Nav singles chronology
| "Do Not Disturb" (2022) | "Never Sleep" (2022) | "Wrong Decisions" (2022) |

Lil Baby singles chronology
| "All Dz Chainz" (2022) | "Never Sleep" (2022) | "Staying Alive" (2022) |

Travis Scott singles chronology
| "Hold That Heat" (2022) | "Never Sleep" (2022) | "Down in Atlanta" (2022) |

Music video
- "Never Sleep" on YouTube

= Never Sleep =

2022 single by Nav and Lil Baby featuring Travis Scott

"Never Sleep" is a song by Canadian rapper Nav and American rapper Lil Baby featuring fellow American rapper Travis Scott, released on July 29, 2022 as the lead single on the former's fourth studio album, Demons Protected by Angels. The song was written by the artists alongside producers Tay Keith, Grayson, and Mike Dean.

==Background==
In an interview with Complex, Nav stated that he began as a producer and engineer when composing the song, and that it was recorded two months before it was released. In that interview, he also revealed that he was so focused on mixing the album Demons Protected by Angels that he forgot to announce the song, until his assistant angrily reminded him. Nav teased the song on July 25, 2022, before releasing it on July 29.

==Composition==
The song finds the three rappers describing their increasing income and rich lifestyles, using "colorful" metaphors that highlight them.

==Music video==
The official music video was released on September 13, 2022, along with the music video of Nav and Don Toliver's song "One Time". Directed by Evan Larsen, it finds the three artists in a Las Vegas casino. While performing his portion, Travis Scott appears on the backs of pennies from a slot machine, on a jumbotron and playing cards. Nav becomes small in size and raps atop a card table with poker chips scattered around him, while Lil Baby, also shrunk down in size, raps on top of a stack of chips.

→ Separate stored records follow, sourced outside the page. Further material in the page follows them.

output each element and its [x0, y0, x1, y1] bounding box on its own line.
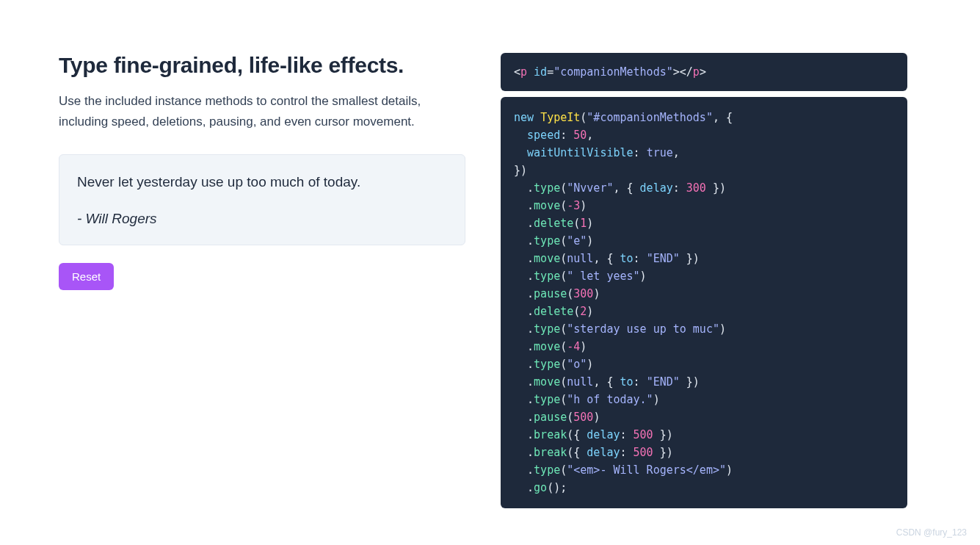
page-root: Type fine-grained, life-like effects. Us…: [0, 0, 980, 538]
section-heading: Type fine-grained, life-like effects.: [59, 53, 465, 78]
left-column: Type fine-grained, life-like effects. Us…: [59, 53, 465, 508]
section-subheading: Use the included instance methods to con…: [59, 91, 465, 132]
example-output-line-1: Never let yesterday use up too much of t…: [77, 174, 447, 190]
example-output-box: Never let yesterday use up too much of t…: [59, 154, 465, 245]
example-output-line-2: - Will Rogers: [77, 211, 447, 227]
code-snippet-js: new TypeIt("#companionMethods", { speed:…: [501, 97, 907, 508]
code-snippet-html: <p id="companionMethods"></p>: [501, 53, 907, 91]
watermark-text: CSDN @fury_123: [896, 527, 967, 538]
reset-button[interactable]: Reset: [59, 263, 114, 290]
right-column: <p id="companionMethods"></p> new TypeIt…: [501, 53, 907, 508]
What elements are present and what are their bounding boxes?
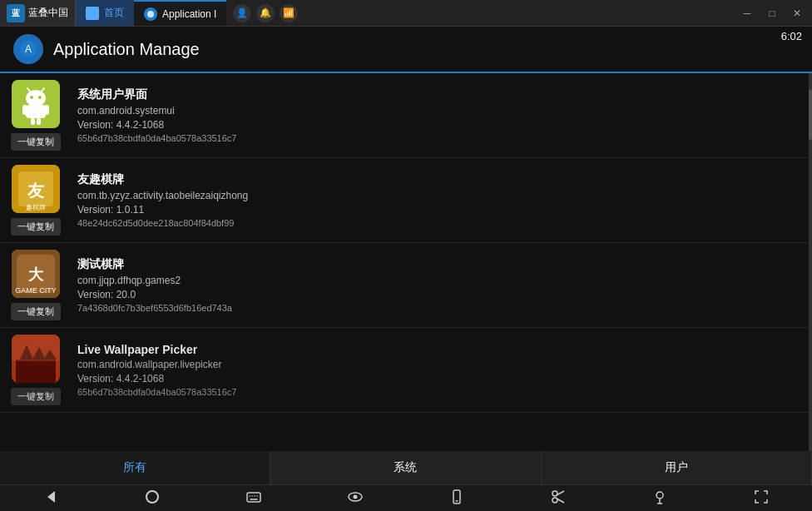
app-item-4: 一键复制 Live Wallpaper Picker com.android.w… — [0, 328, 812, 413]
app-name-1: 系统用户界面 — [77, 87, 236, 102]
page-title: Application Manage — [53, 40, 200, 59]
tab-all[interactable]: 所有 — [0, 451, 270, 484]
app-hash-4: 65b6d7b38cbdfa0da4ba0578a33516c7 — [77, 387, 236, 397]
home-tab[interactable]: 首页 — [76, 0, 134, 26]
svg-text:A: A — [25, 43, 32, 55]
location-icon[interactable] — [645, 485, 675, 512]
svg-text:趣棋牌: 趣棋牌 — [26, 204, 46, 211]
title-bar-icons: 👤 🔔 📶 — [226, 4, 304, 22]
copy-btn-1[interactable]: 一键复制 — [11, 133, 61, 151]
app-icon-4 — [12, 335, 60, 383]
window-controls: ─ □ ✕ — [735, 4, 812, 22]
phone-icon[interactable] — [442, 485, 472, 512]
app-hash-3: 7a4368d0fc7b3bef6553d6fb16ed743a — [77, 303, 232, 313]
app-item-4-info: Live Wallpaper Picker com.android.wallpa… — [71, 328, 243, 412]
app-item-3: 大 GAME CITY 一键复制 测试棋牌 com.jjqp.dfhqp.gam… — [0, 243, 812, 328]
app-item-4-left: 一键复制 — [0, 328, 71, 412]
time-display: 6:02 — [781, 30, 802, 42]
maximize-button[interactable]: □ — [760, 4, 784, 22]
scissors-icon[interactable] — [543, 485, 573, 512]
svg-rect-24 — [16, 360, 56, 383]
app-hash-1: 65b6d7b38cbdfa0da4ba0578a33516c7 — [77, 133, 236, 143]
bottom-toolbar — [0, 484, 812, 511]
app-list: 一键复制 系统用户界面 com.android.systemui Version… — [0, 73, 812, 451]
svg-point-45 — [656, 492, 663, 499]
home-button[interactable] — [137, 485, 167, 512]
app-name-3: 测试棋牌 — [77, 257, 232, 272]
app-version-1: Version: 4.4.2-1068 — [77, 119, 236, 131]
app-item-1-left: 一键复制 — [0, 73, 71, 157]
svg-point-0 — [147, 11, 154, 17]
svg-marker-29 — [47, 491, 55, 503]
signal-icon[interactable]: 📶 — [280, 4, 298, 22]
copy-btn-3[interactable]: 一键复制 — [11, 303, 61, 320]
fullscreen-icon[interactable] — [746, 485, 776, 512]
title-bar: 蓝 蓝叠中国 首页 Application I 👤 🔔 📶 ─ □ ✕ — [0, 0, 812, 27]
app-version-2: Version: 1.0.11 — [77, 204, 248, 216]
scrollbar[interactable] — [809, 73, 812, 451]
svg-point-5 — [30, 96, 33, 99]
svg-rect-13 — [37, 118, 41, 125]
app-package-1: com.android.systemui — [77, 105, 236, 117]
eye-icon[interactable] — [340, 485, 370, 512]
tab-app-icon — [144, 7, 157, 21]
bell-icon[interactable]: 🔔 — [256, 4, 275, 22]
svg-rect-11 — [44, 105, 49, 115]
svg-point-4 — [26, 90, 46, 107]
svg-text:友: 友 — [27, 181, 45, 200]
brand-section: 蓝 蓝叠中国 — [0, 0, 76, 26]
app-package-3: com.jjqp.dfhqp.games2 — [77, 275, 232, 286]
app-name-2: 友趣棋牌 — [77, 172, 248, 187]
bluestacks-logo: 蓝 — [7, 4, 25, 22]
svg-rect-10 — [22, 105, 27, 115]
svg-rect-31 — [247, 493, 260, 502]
back-button[interactable] — [36, 485, 66, 512]
svg-rect-12 — [31, 118, 35, 125]
app-item-2: 友 趣棋牌 一键复制 友趣棋牌 com.tb.yzyz.activity.tao… — [0, 158, 812, 243]
svg-text:大: 大 — [27, 266, 44, 283]
app-icon-2: 友 趣棋牌 — [12, 165, 60, 213]
app-package-2: com.tb.yzyz.activity.taobeilezaiqizhong — [77, 190, 248, 201]
home-tab-label: 首页 — [104, 6, 124, 20]
svg-point-38 — [354, 494, 358, 499]
svg-point-30 — [146, 491, 158, 503]
tab-system[interactable]: 系统 — [270, 451, 541, 484]
copy-btn-4[interactable]: 一键复制 — [11, 388, 61, 405]
active-tab-label: Application I — [162, 8, 216, 20]
svg-rect-28 — [12, 335, 60, 361]
svg-text:GAME CITY: GAME CITY — [15, 286, 57, 295]
tab-user[interactable]: 用户 — [542, 451, 812, 484]
app-item-3-info: 测试棋牌 com.jjqp.dfhqp.games2 Version: 20.0… — [71, 243, 239, 327]
app-version-3: Version: 20.0 — [77, 289, 232, 300]
app-hash-2: 48e24dc62d5d0dee218ac804f84dbf99 — [77, 218, 248, 228]
brand-name: 蓝叠中国 — [28, 6, 68, 20]
scroll-thumb[interactable] — [809, 90, 812, 140]
app-item-1: 一键复制 系统用户界面 com.android.systemui Version… — [0, 73, 812, 158]
app-item-3-left: 大 GAME CITY 一键复制 — [0, 243, 71, 327]
app-item-1-info: 系统用户界面 com.android.systemui Version: 4.4… — [71, 73, 243, 157]
app-icon-1 — [12, 80, 60, 128]
app-icon-3: 大 GAME CITY — [12, 250, 60, 298]
app-item-2-left: 友 趣棋牌 一键复制 — [0, 158, 71, 242]
user-icon[interactable]: 👤 — [233, 4, 251, 22]
active-tab[interactable]: Application I — [134, 0, 226, 26]
close-button[interactable]: ✕ — [785, 4, 809, 22]
app-version-4: Version: 4.4.2-1068 — [77, 373, 236, 384]
home-icon — [86, 7, 99, 20]
app-name-4: Live Wallpaper Picker — [77, 343, 236, 356]
minimize-button[interactable]: ─ — [735, 4, 759, 22]
bottom-tabs: 所有 系统 用户 — [0, 451, 812, 484]
keyboard-icon[interactable] — [239, 485, 269, 512]
app-manager-icon: A — [13, 34, 43, 64]
app-header: A Application Manage — [0, 27, 812, 73]
copy-btn-2[interactable]: 一键复制 — [11, 218, 61, 236]
app-package-4: com.android.wallpaper.livepicker — [77, 359, 236, 370]
svg-rect-9 — [26, 105, 46, 118]
app-item-2-info: 友趣棋牌 com.tb.yzyz.activity.taobeilezaiqiz… — [71, 158, 255, 242]
svg-point-6 — [38, 96, 42, 99]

The clip also features a cameo from fellow Canadian singer and XO label boss The Weeknd, who is seen laughing with Nav as they play blackjack.

==Charts==

Weekly chart performance for "Never Sleep"
| Chart (2022) | Peak position |
|---|---|
| Canada Hot 100 (Billboard) | 23 |
| Global 200 (Billboard) | 71 |
| New Zealand Hot Singles (RMNZ) | 7 |
| South Africa Streaming (TOSAC) | 87 |
| UK Singles (Official Charts) | 95 |
| US Billboard Hot 100 | 50 |
| US Hot R&B/Hip-Hop Songs (Billboard) | 19 |

==Certifications==

Certifications for "Never Sleep"
| Region | Certification | Certified units/sales |
| Canada (Music Canada) | Gold | 40,000^{‡} |
^{‡} Sales+streaming figures based on certification alone.